Selon l’entraîneur national, Judex Jeannot, qui accompagnera le groupe, des démarches ont été entamées par la fédération auprès des sponsors pour réunir la somme requise. Il n’empêche, a-t-il ajouté, que le response n’est pas positif. Au cas où les démarches n’aboutissent pas, une cotisation sera effectuée au niveau de la fédération, aussi bien qu’auprès des sélectionnés pour essayer de récolter cette somme.  » C’est dommage que des athlètes qui défendent les couleurs de leur pays aient à contribuer pour le déplacement d’un entraîneur « , a-t-il déclaré.
Judex Jeannot a précisé qu’avec la participation de plus de 60 pays et de quelque 1000 tireurs, la tâche d’un seul entraîneur à une compétition de cette envergure devient compliquer.  » Lorsque deux entraîneurs se déplacent, l’un doit suivre l’échauffement, donner des consignes, alors que l’autre doit suivre l’ordre de combat. Dans le passé, nous nous sommes retrouvés avec deux combats en même temps et cela n’a guère été évident. C’est pour dire l’importance que deux entraîneurs soient présents dans pareil tournoi de haut niveau », a-t-il fait remarquer.  
Burtlan Simisse sur la bonne voie
Par ailleurs, l’entraîneur national s’est réjoui de la forme des quatre tireurs et des progrès accomplis par Burtlan Simisse surtout. Ce dernier s’était, rappelons-le, gravement blessé à l’orteil et a dû arrêter sa préparation pendant cinq semaines.  » Burtlan était à 56 kg et est actuellement à 52 kg et quelques grammes. Il a beaucoup travaillé et depuis lundi, il a repris avec les autres. Ce qui est très bon signe « , a-t-il expliqué. Sans cet imprévu, Judex Jeannot est d’avis que Burtlan Simisse aurait été difficile à battre. Il n’empêche que le fait que le tireur était nettement en avance sur les trois autres va grandement l’aider.  » Avec cette blessure, Burtlan a accumulé du retard au niveau physique, mais les acquis technique et tactique sont, en revanche, toujours là. Avec les deux semaines de préparation restantes, il sera encore mieux « , a-t-il souligné.

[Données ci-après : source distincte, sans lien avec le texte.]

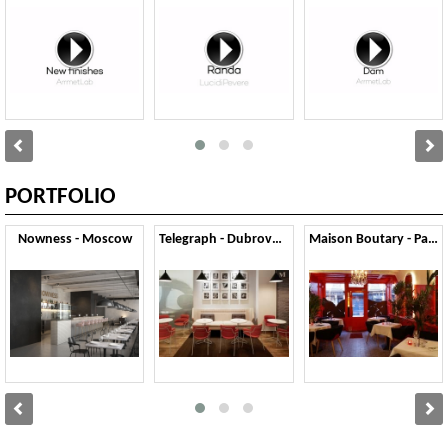
PORTFOLIO
Nowness - Moscow
Telegraph - Dubrovnik
Maison Boutary - Parigi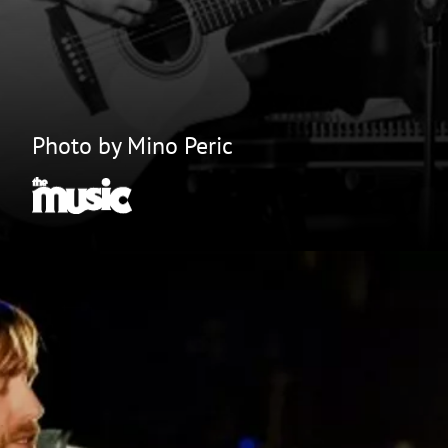
Photo by Mino Peric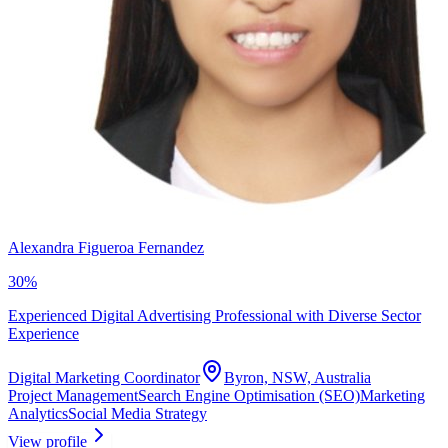
Alexandra Figueroa Fernandez
30
%
Experienced Digital Advertising Professional with Diverse Sector
Experience
Digital Marketing Coordinator
Byron, NSW, Australia
Project Management
Search Engine Optimisation (SEO)
Marketing
Analytics
Social Media Strategy
View profile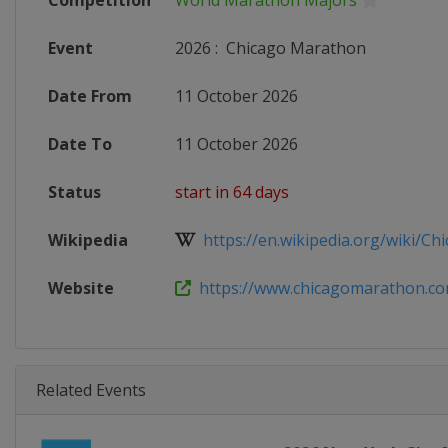
Competition
World Marathon Majors
Event
2026
:
Chicago Marathon
Date From
11 October 2026
Date To
11 October 2026
Status
start in 64 days
Wikipedia
https://en.wikipedia.org/wiki/Chi
Website
https://www.chicagomarathon.c
Related Events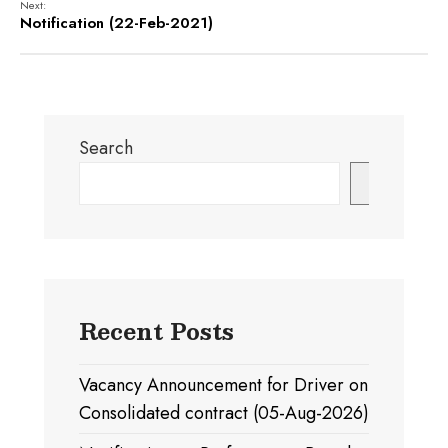
Next:
Notification (22-Feb-2021)
Search
Search
Recent Posts
Vacancy Announcement for Driver on
Consolidated contract (05-Aug-2026)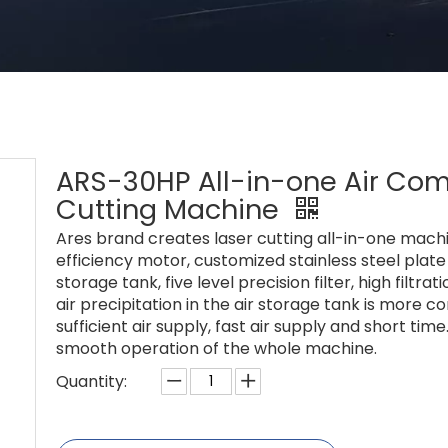
ARS-30HP All-in-one Air Comp
Cutting Machine
Ares brand creates laser cutting all-in-one machi
efficiency motor, customized stainless steel plat
storage tank, five level precision filter, high filt
air precipitation in the air storage tank is more 
sufficient air supply, fast air supply and short ti
smooth operation of the whole machine.
Quantity: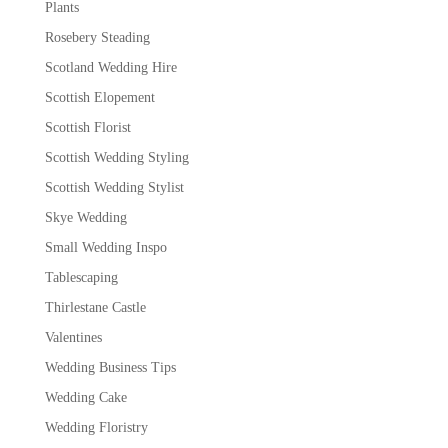
Plants
Rosebery Steading
Scotland Wedding Hire
Scottish Elopement
Scottish Florist
Scottish Wedding Styling
Scottish Wedding Stylist
Skye Wedding
Small Wedding Inspo
Tablescaping
Thirlestane Castle
Valentines
Wedding Business Tips
Wedding Cake
Wedding Floristry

Pour Judex Jeannot, son protégé, médaillé d’argent en 2013 au Brésil, peut réaliser une belle performance à ces mondiaux, au même titre que Boris Brissonnette, et les deux champions du monde Fabrice Bauluck et James Agathe. Il demeure toutefois très prudent, dans la mesure où la compétition s’annonce encore plus compliquée, cette année.  » Devenir champion du monde est difficile et le rester est encore plus difficile. C’est dire que nos adversaires nous attendent au tournant. Mais je reste convaincu que nous avons les moyens de rééditer les performances de 2013 « , a-t-il conclu.